Information given section start
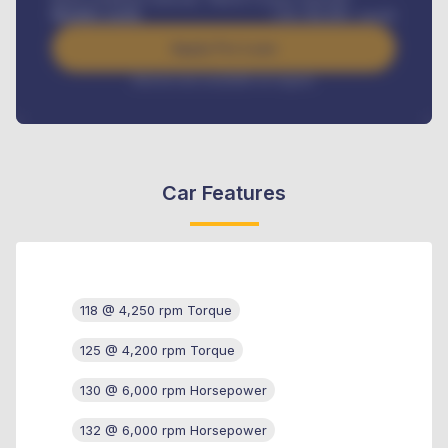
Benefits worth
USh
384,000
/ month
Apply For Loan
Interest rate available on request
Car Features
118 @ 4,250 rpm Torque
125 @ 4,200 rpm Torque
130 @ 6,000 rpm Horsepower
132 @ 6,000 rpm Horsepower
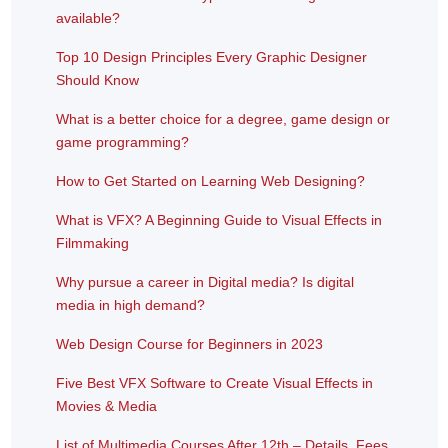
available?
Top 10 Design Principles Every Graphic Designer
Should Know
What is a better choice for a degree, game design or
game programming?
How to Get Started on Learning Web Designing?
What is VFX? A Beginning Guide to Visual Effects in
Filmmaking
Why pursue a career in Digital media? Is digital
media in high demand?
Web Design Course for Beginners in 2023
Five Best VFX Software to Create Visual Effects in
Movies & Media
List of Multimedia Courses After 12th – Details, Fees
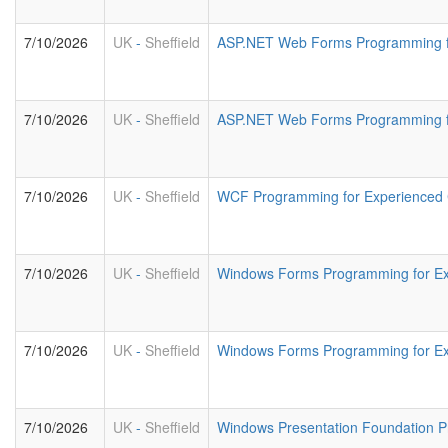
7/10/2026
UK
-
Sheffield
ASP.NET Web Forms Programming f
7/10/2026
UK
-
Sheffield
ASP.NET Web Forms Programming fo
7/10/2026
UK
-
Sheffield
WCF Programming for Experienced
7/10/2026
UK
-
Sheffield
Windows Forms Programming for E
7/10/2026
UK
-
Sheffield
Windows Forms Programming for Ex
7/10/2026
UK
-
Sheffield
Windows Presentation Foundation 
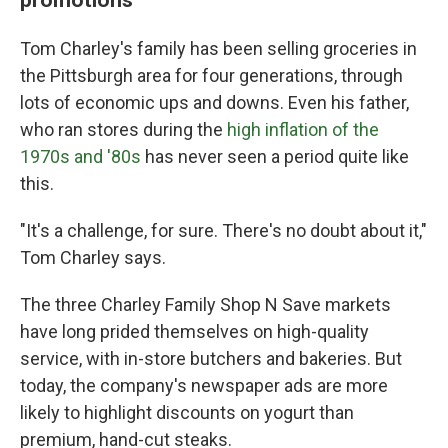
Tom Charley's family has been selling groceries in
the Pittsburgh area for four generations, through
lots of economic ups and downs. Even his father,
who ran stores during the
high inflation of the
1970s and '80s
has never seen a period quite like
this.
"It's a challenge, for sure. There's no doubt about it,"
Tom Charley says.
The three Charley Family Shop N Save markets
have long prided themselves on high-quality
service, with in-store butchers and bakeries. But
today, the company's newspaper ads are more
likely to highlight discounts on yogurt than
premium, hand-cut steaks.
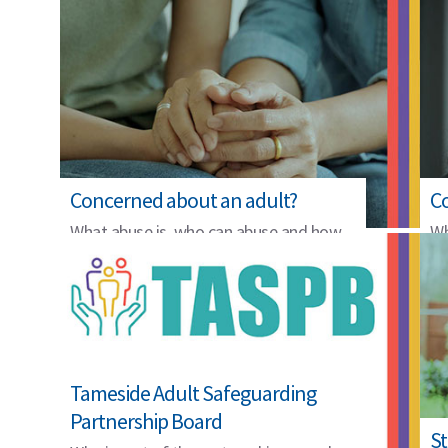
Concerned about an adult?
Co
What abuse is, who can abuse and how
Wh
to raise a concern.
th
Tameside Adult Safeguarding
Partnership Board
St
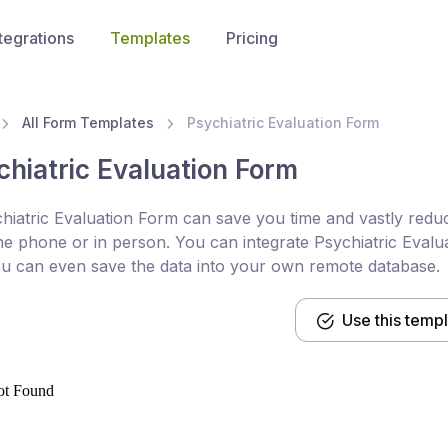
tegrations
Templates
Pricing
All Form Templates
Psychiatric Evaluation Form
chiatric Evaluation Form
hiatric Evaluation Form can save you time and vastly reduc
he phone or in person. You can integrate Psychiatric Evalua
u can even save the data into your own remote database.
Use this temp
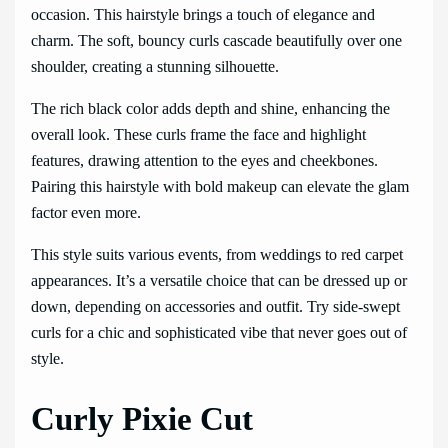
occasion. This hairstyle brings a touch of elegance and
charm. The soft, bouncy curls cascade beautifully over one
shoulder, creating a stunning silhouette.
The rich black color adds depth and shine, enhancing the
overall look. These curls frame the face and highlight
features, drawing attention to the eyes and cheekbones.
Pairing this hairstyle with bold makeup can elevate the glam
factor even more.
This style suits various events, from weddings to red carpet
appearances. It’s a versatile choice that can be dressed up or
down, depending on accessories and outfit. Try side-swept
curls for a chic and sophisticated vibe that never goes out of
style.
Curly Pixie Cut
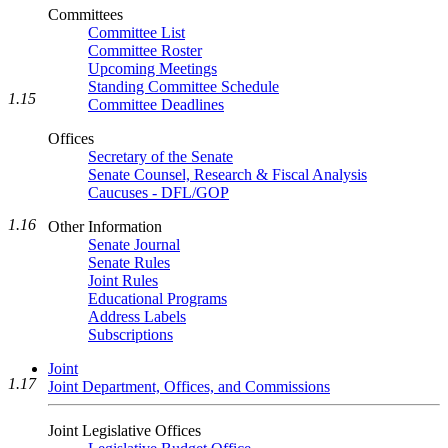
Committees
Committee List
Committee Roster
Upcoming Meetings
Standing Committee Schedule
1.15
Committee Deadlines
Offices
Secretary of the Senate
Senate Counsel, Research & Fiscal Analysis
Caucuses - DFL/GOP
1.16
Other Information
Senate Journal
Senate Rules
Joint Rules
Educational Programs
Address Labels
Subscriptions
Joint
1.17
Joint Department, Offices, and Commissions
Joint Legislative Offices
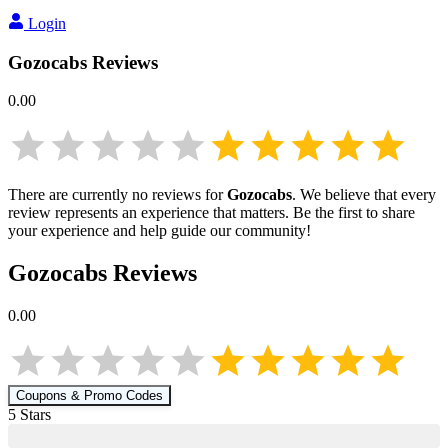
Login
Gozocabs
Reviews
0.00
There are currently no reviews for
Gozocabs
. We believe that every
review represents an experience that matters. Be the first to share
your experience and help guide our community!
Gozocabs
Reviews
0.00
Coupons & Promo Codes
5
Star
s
Information given section end
Information given section start
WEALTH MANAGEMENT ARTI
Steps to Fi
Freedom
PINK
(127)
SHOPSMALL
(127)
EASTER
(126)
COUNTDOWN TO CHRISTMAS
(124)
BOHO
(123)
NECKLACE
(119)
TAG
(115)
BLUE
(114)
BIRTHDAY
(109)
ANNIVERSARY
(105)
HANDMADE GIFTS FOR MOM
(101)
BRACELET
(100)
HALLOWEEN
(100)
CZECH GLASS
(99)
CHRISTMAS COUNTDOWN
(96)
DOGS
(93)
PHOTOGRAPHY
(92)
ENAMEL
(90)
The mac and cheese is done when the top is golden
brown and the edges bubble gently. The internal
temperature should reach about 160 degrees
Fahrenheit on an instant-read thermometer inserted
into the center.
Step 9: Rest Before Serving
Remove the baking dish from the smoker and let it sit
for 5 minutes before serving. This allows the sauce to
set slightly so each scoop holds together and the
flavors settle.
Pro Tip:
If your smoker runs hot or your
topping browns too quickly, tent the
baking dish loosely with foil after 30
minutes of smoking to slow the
Information given section end
Task goal: Search the entries above for the string "choice". Copy each line that holds it.

Exercise solution:
What is a better choice for a degree, game design or
appearances. It’s a versatile choice that can be dressed up or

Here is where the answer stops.